I'm relatively new to Apache Spark, and I want to create a single RDD in Python from lists of dictionaries that are saved in multiple JSON files (each is gzipped and contains a list of dictionaries). The resulting RDD would then, roughly speaking, contain all of the lists of dictionaries combined into a single list of dictionaries. I haven't been able to find this in the documentation (https://spark.apache.org/docs/1.2.0/api/python/pyspark.html), but if I missed it please let me know.
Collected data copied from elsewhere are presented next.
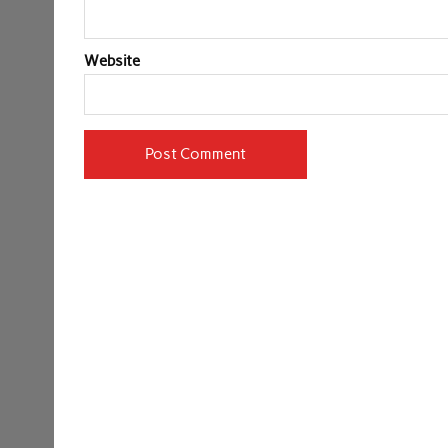
Website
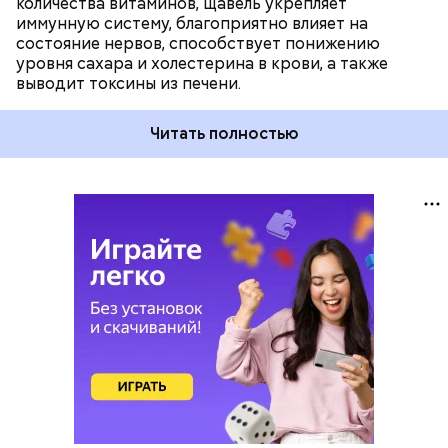
количества витаминов, щавель укрепляет
иммунную систему, благоприятно влияет на
состояние нервов, способствует понижению
уровня сахара и холестерина в крови, а также
выводит токсины из печени.
Читать полностью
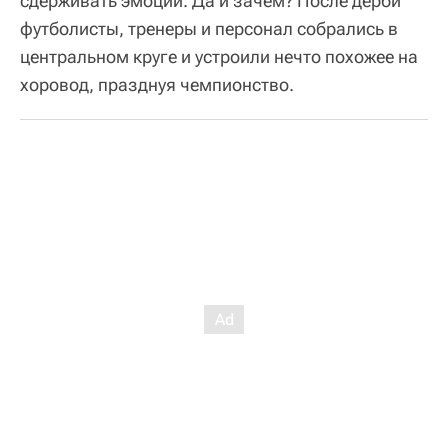
сдерживать эмоции. Да и зачем? После дерби
футболисты, тренеры и персонал собрались в
центральном круге и устроили нечто похожее на
хоровод, празднуя чемпионство.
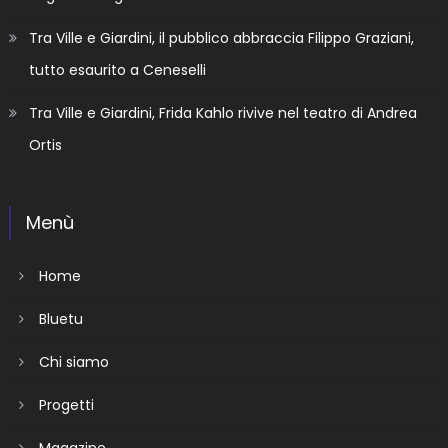
Tra Ville e Giardini, il pubblico abbraccia Filippo Graziani,
tutto esaurito a Ceneselli
Tra Ville e Giardini, Frida Kahlo rivive nel teatro di Andrea
Ortis
Menù
Home
Bluetu
Chi siamo
Progetti
Magazine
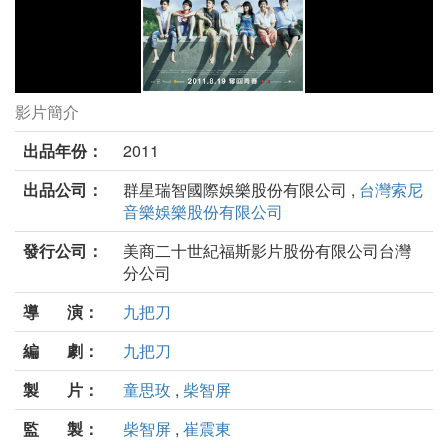
影片簡介
那些年，我們一起追的女孩劇照
出品年份：
2011
出品公司：
群星瑞智國際娛樂股份有限公司 ,
台灣索尼
音樂娛樂股份有限公司
發行公司：
美商二十世紀福斯影片股份有限公司台灣
分公司
導 演：
九把刀
編 劇：
九把刀
製 片：
童思玫
,
柴智屏
監 製：
柴智屏
,
崔震東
So far I tried reading the JSON files and creating the combined list in Python, then using sc.parallelize(), however the entire dataset is too large to fit in memory so this is not a practical solution. It seems like Spark would have a smart way of handling this use case, but I'm not aware of it.
How can I create a single RDD in Python comprising the lists in all of the JSON files?
I should also mention that I do not want to use Spark SQL. I'd like to use functions like map, filter, etc., if that's possible.
Following what tgpfeiffer mentioned in their answer and comment, here's what I did.
First, as they mentioned, the JSON files had to be formatted so they had one dictionary per line rather than a single list of dictionaries. Then, it was as simple as:
my_RDD_strings = sc.textFile(path_to_dir_with_JSON_files) my_RDD_dictionaries = my_RDD_strings.map(json.loads)
If there's a better or more efficient way to do this, please let me know, but this seems to work.